Gus Mus juga menyindir bahwa saat ini banyak pemimpin yang kelihatannya memahami manusia, tapi sebenarnya tidak mengerti manusia sama sekali.


Ada lagi contoh, seorang kiai yang memberi ijazah ayat kursi dan menyuruh membacanya sebanyak 35 ribu kali kepada seorang mualaf. Menurut Gus Mus, kiai tersebut bukanlah tipe manusia yang memahami manusia.


“Dikiranya manusia seperti dia semua,” tegasnya.


Nabi Muhammad dalam bersikap kepada siapa pun tidak sama alias memperlakukan orang tergantung siapa yang dihadapi. Oleh karenanya, banyak hadits Nabi yang kelihatannya serupa tapi tidak sama.


Gus Mus kembali mencontohkan sikap Nabi Muhammad yang berbeda terhadap setiap orang yang dihadapinya. Nabi memperlakukan orang yang tingkatannya ibtida' (pemula), tsanawiyah (menengah), atau aliyah (tinggi) berbeda-beda, sesuai kapasitasnya. Setiap ucapan dan perilaku Nabi itu ada konteksnya.

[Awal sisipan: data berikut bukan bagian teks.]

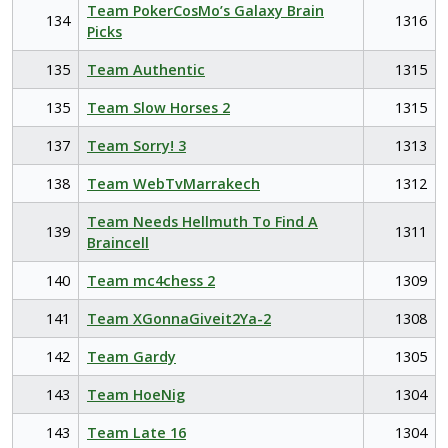
Team PokerCosMo’s Galaxy Brain
134
1316
Picks
135
Team Authentic
1315
135
Team Slow Horses 2
1315
137
Team Sorry! 3
1313
138
Team WebTvMarrakech
1312
Team Needs Hellmuth To Find A
139
1311
Braincell
140
Team mc4chess 2
1309
141
Team XGonnaGiveit2Ya-2
1308
142
Team Gardy
1305
143
Team HoeNig
1304
143
Team Late 16
1304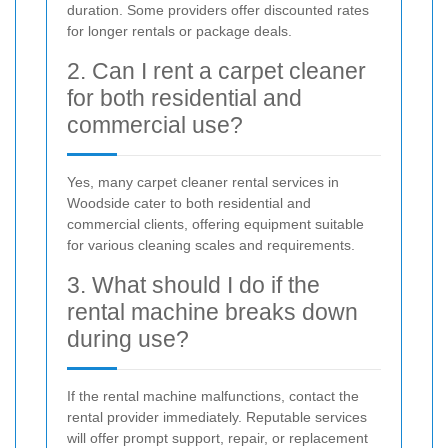
duration. Some providers offer discounted rates
for longer rentals or package deals.
2. Can I rent a carpet cleaner
for both residential and
commercial use?
Yes, many carpet cleaner rental services in
Woodside cater to both residential and
commercial clients, offering equipment suitable
for various cleaning scales and requirements.
3. What should I do if the
rental machine breaks down
during use?
If the rental machine malfunctions, contact the
rental provider immediately. Reputable services
will offer prompt support, repair, or replacement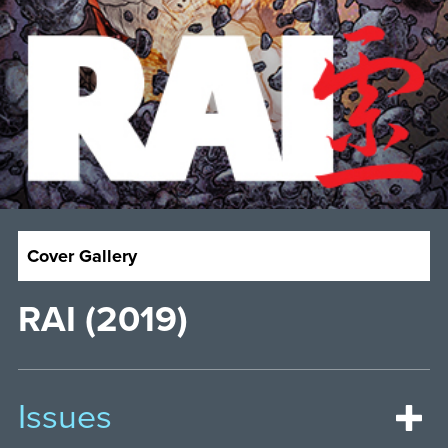
Cover Gallery
RAI (2019)
Issues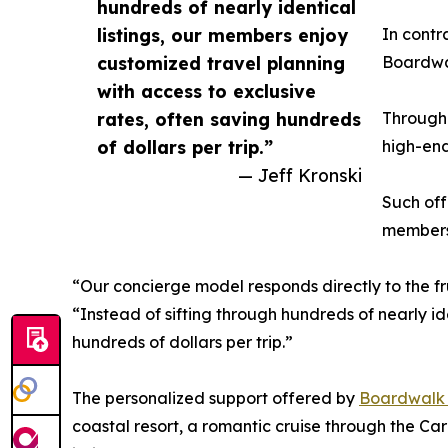
hundreds of nearly identical
listings, our members enjoy
In contr
customized travel planning
Boardwal
with access to exclusive
rates, often saving hundreds
Through 
of dollars per trip.”
high-end
— Jeff Kronski
Such off
members 
“Our concierge model responds directly to the fru
“Instead of sifting through hundreds of nearly id
hundreds of dollars per trip.”
The personalized support offered by
Boardwalk R
coastal resort, a romantic cruise through the C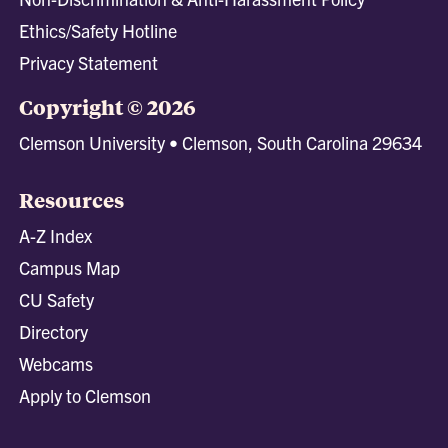
Ethics/Safety Hotline
Privacy Statement
Copyright © 2026
Clemson University • Clemson, South Carolina 29634
Resources
A-Z Index
Campus Map
CU Safety
Directory
Webcams
Apply to Clemson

“Jadi Nabi Muhammad itu tahu kita, kekuatan kita, dan kelemahan kita, sehingga kita mengikuti Rasulullah tidak berat. Kalau kita merasa berat, kita harus curiga kepada diri kita sendiri. Kita disuruh baik sama suami (atau) sama istri kok itu berat sekali ya. Itu perlu curiga,” jelasnya.


Ia menerangkan bahwa Nabi Muhammad memahami umatnya dengan paripurna, sehingga ajaran yang dibawa sesuai dengan kemanusiaan. Misalnya, ada rukhsah (keringanan) bagi musafir yang telah menempuh jarak tertentu dan diperbolehkan menjamak dan meng-qashar shalat.


Gus Mus mengatakan bahwa pada dasarnya, shalat adalah wajib dan tak bisa ditinggalkan. Namun dalam kondisi-kondisi tertentu ada keringanan atau rukhsah dalam menjalankannya.


“Ada shalat pada kondisi normal, ada shalat pada kondisi bepergian, ada shalat dalam kondisi sakit dan seterusnya. Kita harus bersyukur kepada Allah, karena diberi hidayah untuk ikut Nabi Muhammad,” terangnya.


Ia berharap, kelak umat Islam mendapatkan syafaat. Hal itu bisa diraih dengan upaya dan modal usaha. Bagi yang ingin mendapatkan syafaat Nabi Muhammad, kata Gus Mus, sudah seharusnya meniru dan mengikuti jejak akhlak dan ajarannya semampunya.


“Kalau kita melihat di Al-Qur’an, tidak ada yang memuji (Nabi Muhammad) tentang ilmunya, tentang kedudukannya, apalagi tentang hartanya. Apa yang dipuji atau yang kita tiru yaitu akhlak yang baik. Anda boleh alim setinggi langit, kalau tanpa akhlak berbahaya sekali,” paparnya.